FRANKFORT — Gov. Steve Beshear will implement new regulations for the use of medications in standardbred and thoroughbred horses despite a legislative panel's near unanimous vote against the controversial measure.
The Interim Joint Committee on Licensing and Occupations on Monday voted 19-1 against new regulations that ban secondary bleeding medications and regulates who can administer Lasix on race days.
The regulations are companions to a more controversial regulation that would ban the use of Lasix in graded stakes races beginning in 2014. The Lasix ban has not yet been before the legislature for a vote.
The drug furosemide, called Lasix or Salix, is used as an anti-bleeder medication but also is a potent diuretic.
The Kentucky Horse Racing Commission voted 7-5 in June to ban the use of Lasix. But legislators expressed reservations Monday about the ban, saying there were many in the horse industry against it.
As governor, Beshear can override the legislature's "no" vote on regulations.
Beshear, in a letter to the legislature sent on Thursday, said that the Kentucky Horse Racing Commission had held multiple public hearings about this issue and had studied the matter for more than a year.
"All of the regulations were approved unanimously by the relevant KHRC committees, and by the KHRC itself," Beshear said.

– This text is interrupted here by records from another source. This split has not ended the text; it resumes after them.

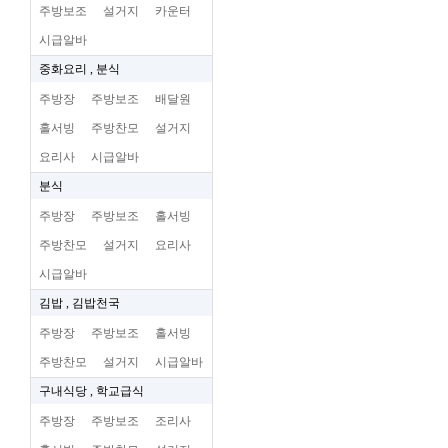
주방보조
설거지
카운터
시급알바
중화요리 , 분식
주방장
주방보조
배달원
홀서빙
주방찬모
설거지
요리사
시급알바
분식
주방장
주방보조
홀서빙
주방찬모
설거지
요리사
시급알바
김밥 , 김밥천국
주방장
주방보조
홀서빙
주방찬모
설거지
시급알바
구내식당 , 학교급식
주방장
주방보조
조리사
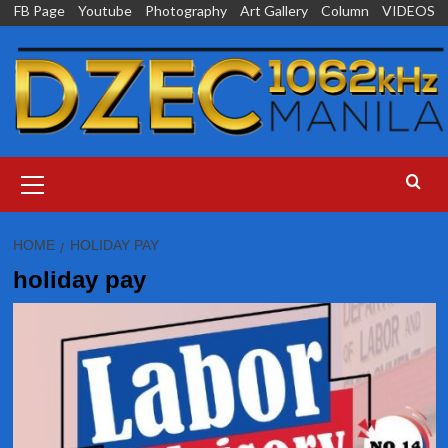
Skip
FB Page
Youtube
Photography
Art Gallery
Column
VIDEOS
to
content
Primary
Menu
HOME
HOLIDAY PAY
holiday pay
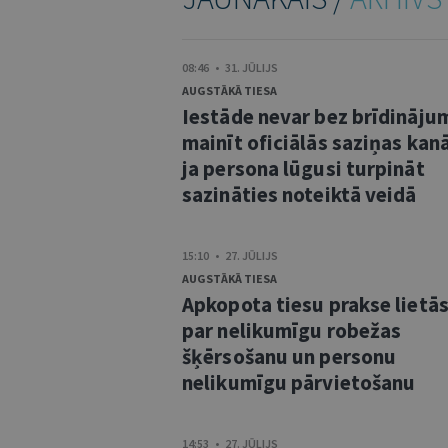
08:46 • 31. JŪLIJS
AUGSTĀKĀ TIESA
Iestāde nevar bez brīdināju
mainīt oficiālās saziņas kanā
ja persona lūgusi turpināt
sazināties noteiktā veidā
15:10 • 27. JŪLIJS
AUGSTĀKĀ TIESA
Apkopota tiesu prakse lietā
par nelikumīgu robežas
šķērsošanu un personu
nelikumīgu pārvietošanu
14:53 • 27. JŪLIJS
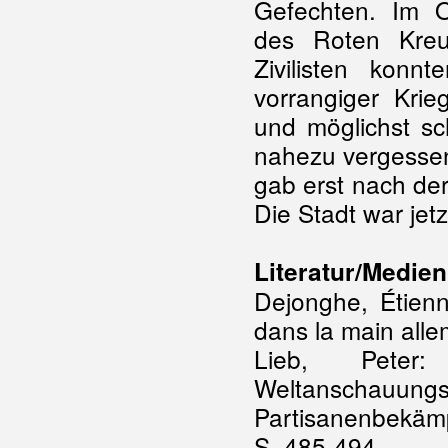
Gefechten. Im O
des Roten Kreu
Zivilisten konn
vorrangiger Kri
und möglichst sc
nahezu vergessen
gab erst nach der
Die Stadt war jetzt
Literatur/Medien
Dejonghe, Étien
dans la main alle
Lieb, Peter
Weltanscha
Partisanenbekäm
S. 485-494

The regulations will go into effect Friday. "The interest of the industry demands that these well developed and fully vetted regulations go into effect as promulgated," Beshear said.
Rep. Dennis Keene, D-Wilder, and co-chairman of the committee, was not available for comment Thursday.
The governor's action was praised by state Sen. Damon Thayer. The Georgetown Republican says it sends the message that Kentucky will be at the forefront of efforts to change perceptions about the use of drugs in horse racing.